Estimation of time series models robust to low-frequency contamination
In this dissertation, I provide methods to robustly estimate the parameters of a wide variety of time series models in the potential presence of additive low-frequency contamination. The types of contamination covered include level shifts (changes in mean) and monotone or smooth time trends, both of which have been shown to bias parameter estimates towards regions of persistence in a variety of contexts.
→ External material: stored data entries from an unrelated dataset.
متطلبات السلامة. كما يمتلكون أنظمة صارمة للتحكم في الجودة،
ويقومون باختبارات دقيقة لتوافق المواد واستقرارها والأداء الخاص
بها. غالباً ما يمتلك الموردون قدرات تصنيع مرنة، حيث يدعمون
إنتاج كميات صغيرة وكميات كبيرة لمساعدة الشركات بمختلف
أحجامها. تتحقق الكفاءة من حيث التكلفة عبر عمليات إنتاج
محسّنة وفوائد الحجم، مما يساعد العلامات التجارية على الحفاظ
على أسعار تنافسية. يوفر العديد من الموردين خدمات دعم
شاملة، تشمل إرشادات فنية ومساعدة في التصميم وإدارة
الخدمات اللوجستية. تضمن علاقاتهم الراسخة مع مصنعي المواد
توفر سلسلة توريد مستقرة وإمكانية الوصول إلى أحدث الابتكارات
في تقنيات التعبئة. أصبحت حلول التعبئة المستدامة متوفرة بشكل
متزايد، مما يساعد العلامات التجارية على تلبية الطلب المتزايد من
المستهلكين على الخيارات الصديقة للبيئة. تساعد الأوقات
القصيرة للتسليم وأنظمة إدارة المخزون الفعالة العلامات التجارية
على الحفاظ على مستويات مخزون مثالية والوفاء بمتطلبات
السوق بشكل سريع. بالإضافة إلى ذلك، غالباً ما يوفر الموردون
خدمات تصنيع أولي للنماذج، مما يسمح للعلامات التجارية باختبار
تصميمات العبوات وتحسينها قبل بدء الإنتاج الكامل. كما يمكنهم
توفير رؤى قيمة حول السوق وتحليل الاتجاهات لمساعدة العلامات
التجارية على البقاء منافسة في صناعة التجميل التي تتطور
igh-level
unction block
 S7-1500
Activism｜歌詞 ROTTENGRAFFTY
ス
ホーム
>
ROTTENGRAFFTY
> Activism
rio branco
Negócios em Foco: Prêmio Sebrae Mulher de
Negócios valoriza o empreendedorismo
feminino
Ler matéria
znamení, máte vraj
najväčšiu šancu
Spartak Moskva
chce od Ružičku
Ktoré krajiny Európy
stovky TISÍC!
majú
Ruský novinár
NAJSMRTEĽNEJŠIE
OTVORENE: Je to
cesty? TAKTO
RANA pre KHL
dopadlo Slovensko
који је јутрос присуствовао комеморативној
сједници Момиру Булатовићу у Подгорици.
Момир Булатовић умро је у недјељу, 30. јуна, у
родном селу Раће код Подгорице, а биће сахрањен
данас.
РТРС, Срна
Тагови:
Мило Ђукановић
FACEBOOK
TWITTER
The first chapter of this dissertation deals with the fully parametric estimation of strictly stationary short-memory time series models. The estimators employed in this chapter minimize trimmed frequency domain quasi-maximum likelihood (FDQML) and Whittle objective functions without requiring specification of the low-frequency contaminating component. When proper sample size-dependent trimmings are used, the FDQML estimators are consistent and asymptotically normal, asymptotically eliminating the presence of any spurious persistence. These asymptotic results also hold in the absence of additive low-frequency contamination. In the presence of contamination, the trimmed estimators entail substantial gains over standard estimators.
The second chapter addresses semiparametric estimation of the memory parameter of a time series that exhibits possible long-memory. The semiparametric estimators used in this context are simple trimmed versions of the popular log-periodogram regression estimator that employ certain sample size-dependent, and in some cases, data-dependent trimmings which discard low-frequency components. Regardless of whether the underlying long/short-memory process is indeed contaminated, the estimators are shown to be consistent and asymptotically normal with the same limiting variance as the standard log-periodogram estimator. The tradeoffs involved with their use when such components are not present but the underlying process exhibits strong short-memory dynamics, or is contaminated by noise, are also assessed and a particular version of the estimators is recommended to balance these tradeoffs. Empirical estimation results of the first two chapters suggest that a large portion of the apparent persistence in certain economic and financial time series may indeed be spurious.
The final chapter provides the conditions under which the fully parametric FDQML estimators introduced in the first chapter can be used to consistently estimate the long-memory stochastic volatility model parameters in the presence of additive low-frequency contamination in log-squared returns.